Data:
____

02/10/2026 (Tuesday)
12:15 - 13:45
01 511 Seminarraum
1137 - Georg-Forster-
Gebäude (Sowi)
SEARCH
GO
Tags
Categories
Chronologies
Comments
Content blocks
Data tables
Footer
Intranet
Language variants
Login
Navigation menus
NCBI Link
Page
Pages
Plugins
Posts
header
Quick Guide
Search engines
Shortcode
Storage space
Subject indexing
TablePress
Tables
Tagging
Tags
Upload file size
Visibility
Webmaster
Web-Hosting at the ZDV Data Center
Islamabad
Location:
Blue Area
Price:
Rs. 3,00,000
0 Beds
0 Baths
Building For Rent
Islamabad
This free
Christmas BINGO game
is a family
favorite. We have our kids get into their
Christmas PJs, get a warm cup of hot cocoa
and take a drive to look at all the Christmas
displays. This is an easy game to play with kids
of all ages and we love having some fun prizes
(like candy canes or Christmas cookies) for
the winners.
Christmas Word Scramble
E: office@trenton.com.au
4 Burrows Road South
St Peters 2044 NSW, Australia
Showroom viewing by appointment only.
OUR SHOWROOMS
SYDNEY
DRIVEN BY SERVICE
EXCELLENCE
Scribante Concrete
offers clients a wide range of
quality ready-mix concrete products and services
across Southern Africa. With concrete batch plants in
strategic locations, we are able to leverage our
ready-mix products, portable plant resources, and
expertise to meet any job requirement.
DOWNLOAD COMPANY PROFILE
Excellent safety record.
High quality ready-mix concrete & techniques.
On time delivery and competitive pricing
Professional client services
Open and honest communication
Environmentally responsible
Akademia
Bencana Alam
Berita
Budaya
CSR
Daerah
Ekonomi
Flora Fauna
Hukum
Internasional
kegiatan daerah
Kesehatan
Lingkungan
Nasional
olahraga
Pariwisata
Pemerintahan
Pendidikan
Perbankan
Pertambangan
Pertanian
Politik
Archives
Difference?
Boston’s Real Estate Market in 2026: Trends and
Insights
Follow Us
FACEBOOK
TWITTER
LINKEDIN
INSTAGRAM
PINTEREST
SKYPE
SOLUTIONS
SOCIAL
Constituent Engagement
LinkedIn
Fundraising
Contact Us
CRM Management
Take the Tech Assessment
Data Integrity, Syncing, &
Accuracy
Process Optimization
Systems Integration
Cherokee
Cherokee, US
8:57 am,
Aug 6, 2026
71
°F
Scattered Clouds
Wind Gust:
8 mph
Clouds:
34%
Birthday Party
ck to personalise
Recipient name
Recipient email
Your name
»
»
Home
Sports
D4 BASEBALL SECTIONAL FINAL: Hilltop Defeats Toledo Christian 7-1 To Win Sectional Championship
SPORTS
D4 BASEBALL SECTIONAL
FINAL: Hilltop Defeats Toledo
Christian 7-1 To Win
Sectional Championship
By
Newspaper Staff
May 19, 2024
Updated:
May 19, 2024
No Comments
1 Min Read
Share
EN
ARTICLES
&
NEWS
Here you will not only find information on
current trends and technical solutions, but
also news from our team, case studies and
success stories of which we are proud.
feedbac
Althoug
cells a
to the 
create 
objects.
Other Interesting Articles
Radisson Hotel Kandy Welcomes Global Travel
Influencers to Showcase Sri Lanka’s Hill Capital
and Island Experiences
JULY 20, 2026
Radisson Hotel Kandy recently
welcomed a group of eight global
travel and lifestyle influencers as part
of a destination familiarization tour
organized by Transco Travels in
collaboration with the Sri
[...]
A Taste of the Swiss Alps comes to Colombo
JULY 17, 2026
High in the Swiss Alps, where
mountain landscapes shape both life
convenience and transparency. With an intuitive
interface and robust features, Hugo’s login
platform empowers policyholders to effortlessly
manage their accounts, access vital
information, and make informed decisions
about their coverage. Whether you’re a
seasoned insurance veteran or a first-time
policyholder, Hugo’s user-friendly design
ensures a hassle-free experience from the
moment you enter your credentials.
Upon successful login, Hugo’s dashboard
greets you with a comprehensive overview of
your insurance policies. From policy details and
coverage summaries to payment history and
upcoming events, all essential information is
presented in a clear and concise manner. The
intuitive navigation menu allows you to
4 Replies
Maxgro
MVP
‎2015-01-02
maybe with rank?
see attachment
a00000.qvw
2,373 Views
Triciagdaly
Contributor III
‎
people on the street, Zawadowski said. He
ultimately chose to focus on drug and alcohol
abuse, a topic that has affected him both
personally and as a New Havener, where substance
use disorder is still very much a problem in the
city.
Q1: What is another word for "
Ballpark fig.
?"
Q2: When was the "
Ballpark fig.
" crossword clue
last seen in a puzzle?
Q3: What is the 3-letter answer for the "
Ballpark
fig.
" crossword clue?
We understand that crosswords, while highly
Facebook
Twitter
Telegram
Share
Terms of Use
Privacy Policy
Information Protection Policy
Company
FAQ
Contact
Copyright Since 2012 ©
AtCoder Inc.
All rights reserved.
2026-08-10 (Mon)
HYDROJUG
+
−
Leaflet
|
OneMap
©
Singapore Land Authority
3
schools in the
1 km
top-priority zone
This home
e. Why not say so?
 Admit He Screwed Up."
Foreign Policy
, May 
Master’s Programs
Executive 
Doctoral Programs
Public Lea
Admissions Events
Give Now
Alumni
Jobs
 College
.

____

What this task involves: Write out every entry above, word for word.

Solution below:
02/10/2026 (Tuesday)
12:15 - 13:45
01 511 Seminarraum
1137 - Georg-Forster-
Gebäude (Sowi)
SEARCH
GO
Tags
Categories
Chronologies
Comments
Content blocks
Data tables
Footer
Intranet
Language variants
Login
Navigation menus
NCBI Link
Page
Pages
Plugins
Posts
header
Quick Guide
Search engines
Shortcode
Storage space
Subject indexing
TablePress
Tables
Tagging
Tags
Upload file size
Visibility
Webmaster
Web-Hosting at the ZDV Data Center
Islamabad
Location:
Blue Area
Price:
Rs. 3,00,000
0 Beds
0 Baths
Building For Rent
Islamabad
This free
Christmas BINGO game
is a family
favorite. We have our kids get into their
Christmas PJs, get a warm cup of hot cocoa
and take a drive to look at all the Christmas
displays. This is an easy game to play with kids
of all ages and we love having some fun prizes
(like candy canes or Christmas cookies) for
the winners.
Christmas Word Scramble
E: office@trenton.com.au
4 Burrows Road South
St Peters 2044 NSW, Australia
Showroom viewing by appointment only.
OUR SHOWROOMS
SYDNEY
DRIVEN BY SERVICE
EXCELLENCE
Scribante Concrete
offers clients a wide range of
quality ready-mix concrete products and services
across Southern Africa. With concrete batch plants in
strategic locations, we are able to leverage our
ready-mix products, portable plant resources, and
expertise to meet any job requirement.
DOWNLOAD COMPANY PROFILE
Excellent safety record.
High quality ready-mix concrete & techniques.
On time delivery and competitive pricing
Professional client services
Open and honest communication
Environmentally responsible
Akademia
Bencana Alam
Berita
Budaya
CSR
Daerah
Ekonomi
Flora Fauna
Hukum
Internasional
kegiatan daerah
Kesehatan
Lingkungan
Nasional
olahraga
Pariwisata
Pemerintahan
Pendidikan
Perbankan
Pertambangan
Pertanian
Politik
Archives
Difference?
Boston’s Real Estate Market in 2026: Trends and
Insights
Follow Us
FACEBOOK
TWITTER
LINKEDIN
INSTAGRAM
PINTEREST
SKYPE
SOLUTIONS
SOCIAL
Constituent Engagement
LinkedIn
Fundraising
Contact Us
CRM Management
Take the Tech Assessment
Data Integrity, Syncing, &
Accuracy
Process Optimization
Systems Integration
Cherokee
Cherokee, US
8:57 am,
Aug 6, 2026
71
°F
Scattered Clouds
Wind Gust:
8 mph
Clouds:
34%
Birthday Party
ck to personalise
Recipient name
Recipient email
Your name
»
»
Home
Sports
D4 BASEBALL SECTIONAL FINAL: Hilltop Defeats Toledo Christian 7-1 To Win Sectional Championship
SPORTS
D4 BASEBALL SECTIONAL
FINAL: Hilltop Defeats Toledo
Christian 7-1 To Win
Sectional Championship
By
Newspaper Staff
May 19, 2024
Updated:
May 19, 2024
No Comments
1 Min Read
Share
EN
ARTICLES
&
NEWS
Here you will not only find information on
current trends and technical solutions, but
also news from our team, case studies and
success stories of which we are proud.
feedbac
Althoug
cells a
to the 
create 
objects.
Other Interesting Articles
Radisson Hotel Kandy Welcomes Global Travel
Influencers to Showcase Sri Lanka’s Hill Capital
and Island Experiences
JULY 20, 2026
Radisson Hotel Kandy recently
welcomed a group of eight global
travel and lifestyle influencers as part
of a destination familiarization tour
organized by Transco Travels in
collaboration with the Sri
[...]
A Taste of the Swiss Alps comes to Colombo
JULY 17, 2026
High in the Swiss Alps, where
mountain landscapes shape both life
convenience and transparency. With an intuitive
interface and robust features, Hugo’s login
platform empowers policyholders to effortlessly
manage their accounts, access vital
information, and make informed decisions
about their coverage. Whether you’re a
seasoned insurance veteran or a first-time
policyholder, Hugo’s user-friendly design
ensures a hassle-free experience from the
moment you enter your credentials.
Upon successful login, Hugo’s dashboard
greets you with a comprehensive overview of
your insurance policies. From policy details and
coverage summaries to payment history and
upcoming events, all essential information is
presented in a clear and concise manner. The
intuitive navigation menu allows you to
4 Replies
Maxgro
MVP
‎2015-01-02
maybe with rank?
see attachment
a00000.qvw
2,373 Views
Triciagdaly
Contributor III
‎
people on the street, Zawadowski said. He
ultimately chose to focus on drug and alcohol
abuse, a topic that has affected him both
personally and as a New Havener, where substance
use disorder is still very much a problem in the
city.
Q1: What is another word for "
Ballpark fig.
?"
Q2: When was the "
Ballpark fig.
" crossword clue
last seen in a puzzle?
Q3: What is the 3-letter answer for the "
Ballpark
fig.
" crossword clue?
We understand that crosswords, while highly
Facebook
Twitter
Telegram
Share
Terms of Use
Privacy Policy
Information Protection Policy
Company
FAQ
Contact
Copyright Since 2012 ©
AtCoder Inc.
All rights reserved.
2026-08-10 (Mon)
HYDROJUG
+
−
Leaflet
|
OneMap
©
Singapore Land Authority
3
schools in the
1 km
top-priority zone
This home
e. Why not say so?
 Admit He Screwed Up."
Foreign Policy
, May 
Master’s Programs
Executive 
Doctoral Programs
Public Lea
Admissions Events
Give Now
Alumni
Jobs
 College
.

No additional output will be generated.